Саша помог ей раздеться, каждое его движение аккуратное, он оберегает ее.
— Саш, — остановила она его, — может, не будем сидеть дома? Не могу я уже быть в четырех стенах. Хочется гулять.
— Хорошо. Куда хочешь?
— На каток? — с надеждой в голосе спросила Полина.
— Чтобы ты упала и сломала себе ногу? Ты же не можешь без приключений, — Саша продолжает помогать ей раздеваться, сажает ее на стул и снимает один кроссовок, развязав шнурки, потом медленно, но слаженными движениями, проделывает тоже самое со вторым. Смотрит на нее снизу вверх, ухмыляется Полининой реакцией на его слова. Она не обижена, скорее обескуражено, что Саша так считает.
— Ты правда так думаешь? — глубокий вдох и быстрый взгляд — вопрос без ответа. Так обычно бывает, когда отвечать Александр Ярский считает глупым, ведь все должно быть и так понятно. — Хорошо, может, просто прогуляться по ВДНХ? Пожалуйста, Саша, — Полина сложила руки в молитвенном жесте.
— В душ, переодеваешься, точнее одеваешься тепло, и поехали, — Он что-то еще говорил ей вслед, но Полина пулей унеслась в душ. Удивилась, как это Саша не озвучил такое нелюбимое ей “пятнадцать минут”.
Высокие ворота, главный вход, были видны издалека. Большое количество людей, словно муравьи вокруг большого муравейника — занимательное зрелище, в котором удивительную роль играют мерцающие огни и новогодние декорации. Немного нелепо, но со всем присущим московским шиком, если не пафосом.

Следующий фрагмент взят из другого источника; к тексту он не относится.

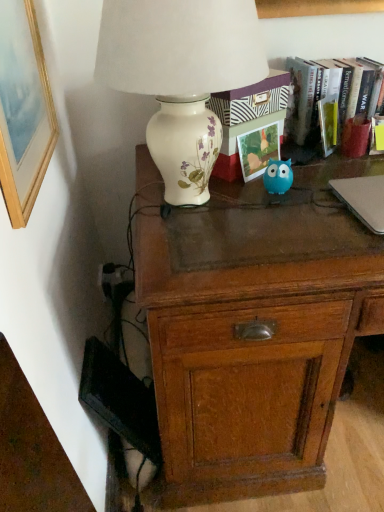 This screenshot has height=512, width=384. What are the coordinates of `vacant area that lies between porcelain floral lamp at upper left and blue rubber toy at center` in the screenshot? It's located at (275, 200). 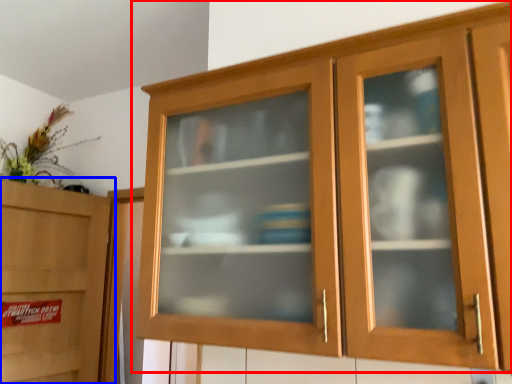 Question: Which object appears closest to the camera in this image, cupboard (highlighted by a red box) or cabinetry (highlighted by a blue box)?

Choices:
 (A) cupboard
 (B) cabinetry

Answer: (A) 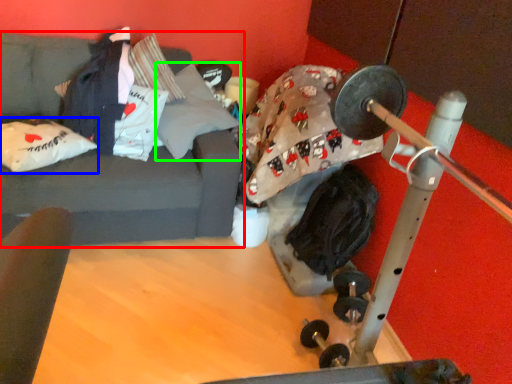 Question: Which object is positioned closest to studio couch (highlighted by a red box)? Select from pillow (highlighted by a blue box) and pillow (highlighted by a green box).

Choices:
 (A) pillow
 (B) pillow

Answer: (A) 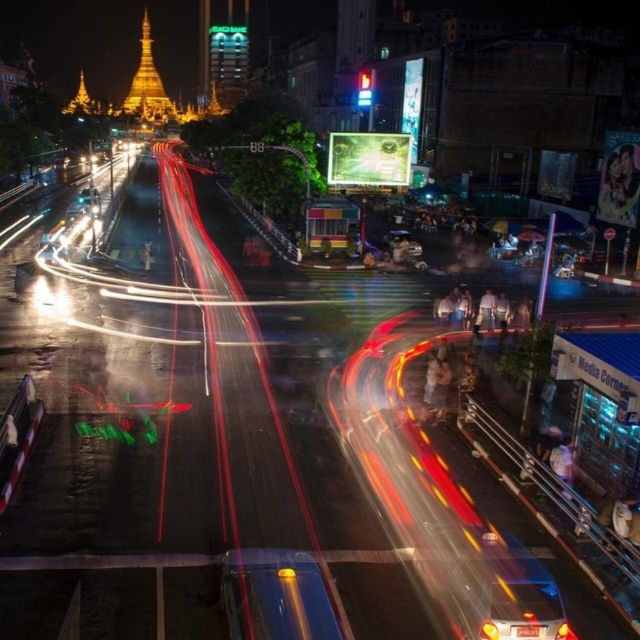 Does metallic blue car at lower right have a larger size compared to yellow glass light at center?

Yes.

Between metallic blue car at lower right and yellow glass light at center, which one appears on the left side from the viewer's perspective?

From the viewer's perspective, yellow glass light at center appears more on the left side.

I want to click on metallic blue car at lower right, so click(496, 588).

The image size is (640, 640). Identify the location of metallic blue car at lower right. (496, 588).

Does metallic blue car at lower right appear on the left side of shiny blue car at center?

In fact, metallic blue car at lower right is to the right of shiny blue car at center.

Can you confirm if metallic blue car at lower right is shorter than shiny blue car at center?

No.

Is point (508, 600) behind point (268, 611)?

Yes, it is behind point (268, 611).

Find the location of `metallic blue car at lower right`. metallic blue car at lower right is located at coordinates pos(496,588).

In the scene shown: Who is positioned more to the right, shiny blue car at center or yellow glass light at center?

yellow glass light at center

Is shiny blue car at center to the left of yellow glass light at center from the viewer's perspective?

Yes, shiny blue car at center is to the left of yellow glass light at center.

I want to click on shiny blue car at center, so click(275, 596). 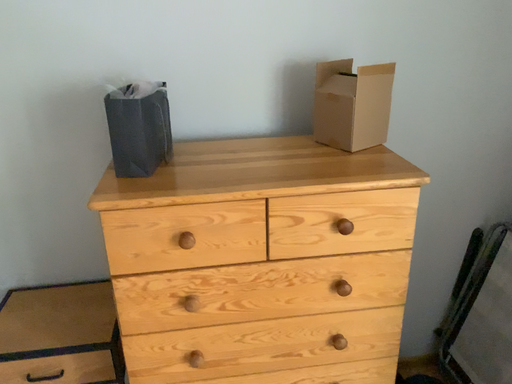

Полина почувствовала, как напрягся Саша. Он не любил большие скопления людей, где все так и норовят нечаянно коснуться кого-то плечом, наступить на пятки. И в данном случае не какого-то незнакомого человека, а его, Александра Ярского. Полину это забавляло, как он переступает через свои принципы ради нее. И радовало, это безусловно ее радовало.
— Мы можем выбрать дальнюю дорожку, там людей меньше. А по центральной улице пройдемся в следующий раз, — сказала она Саше, а тот, ни слово не говоря, взял Полину за руку и увел из этого нескончаемого потока людей: кто-то начал очень эмоционально восторгаться, кто-то материться, кто-то смеяться — разная публика.